NOAA’s Office of Coast Survey enters 2015 with a leadership team that is ready to transform the nation’s hydrographic data acquisition and maintenance program, making coastal data more easily accessible for digital applications that include navigation and coastal planning. We thought you might like to know who those leaders are…

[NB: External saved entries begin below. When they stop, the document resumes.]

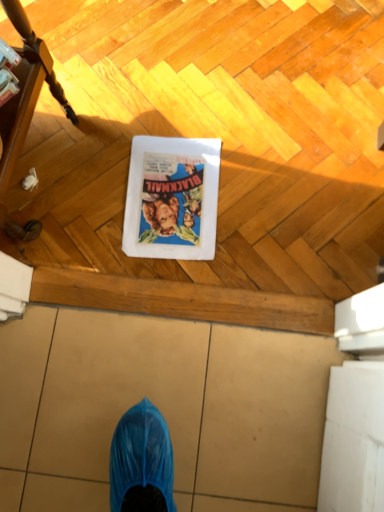 Question: Is matte paper comic book at center surrounded by brushed wood table at left?

Choices:
 (A) yes
 (B) no

Answer: (B)

Question: From a real-world perspective, is brushed wood table at left beneath matte paper comic book at center?

Choices:
 (A) no
 (B) yes

Answer: (A)

Question: Is brushed wood table at left positioned far away from matte paper comic book at center?

Choices:
 (A) yes
 (B) no

Answer: (B)

Question: Does brushed wood table at left appear on the left side of matte paper comic book at center?

Choices:
 (A) yes
 (B) no

Answer: (A)

Question: Is the depth of brushed wood table at left greater than that of matte paper comic book at center?

Choices:
 (A) yes
 (B) no

Answer: (B)

Question: From a real-world perspective, does brushed wood table at left stand above matte paper comic book at center?

Choices:
 (A) yes
 (B) no

Answer: (A)

Question: Considering the relative positions of matte paper comic book at center and brushed wood table at left in the image provided, is matte paper comic book at center in front of brushed wood table at left?

Choices:
 (A) no
 (B) yes

Answer: (A)

Question: Does matte paper comic book at center have a larger size compared to brushed wood table at left?

Choices:
 (A) yes
 (B) no

Answer: (B)

Question: Is matte paper comic book at center oriented away from brushed wood table at left?

Choices:
 (A) yes
 (B) no

Answer: (B)

Question: Can you confirm if matte paper comic book at center is smaller than brushed wood table at left?

Choices:
 (A) no
 (B) yes

Answer: (B)

Question: Is matte paper comic book at center thinner than brushed wood table at left?

Choices:
 (A) yes
 (B) no

Answer: (A)

Question: From the image's perspective, is matte paper comic book at center located above brushed wood table at left?

Choices:
 (A) yes
 (B) no

Answer: (B)

Question: From a real-world perspective, is brushed wood table at left physically located above or below matte paper comic book at center?

Choices:
 (A) above
 (B) below

Answer: (A)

Director, Coast Survey: Rear Admiral Gerd F. Glang
Rear Adm. Glang was appointed as director of Coast Survey in August 2012. A NOAA Corps officer since 1989, Glang is a professional mariner, specializing in hydrographic surveying and seafloor mapping sciences. He has served aboard four NOAA ships, working in the waters of all U.S. coasts, from the largely uncharted coastal waters of Alaska’s southwest peninsula to the South Pacific. He was commanding officer of NOAA Ship Whiting in 1999, when the ship responded to the seafloor search for John F. Kennedy, Jr.’s, downed aircraft. Just three months later, he led Whiting to the first discovery of the seafloor debris fields from Egypt Air Flight 990. Ashore, Glang has led NOAA work in hydrography, cartography, and planning. A 1984 graduate of the State University of New York Maritime College with a bachelor’s degree in engineering, Glang also received a graduate certificate in ocean mapping from the University of New Hampshire Center for Coastal and Ocean Mapping, and is a graduate of the Harvard Kennedy School Senior Executive Fellows program.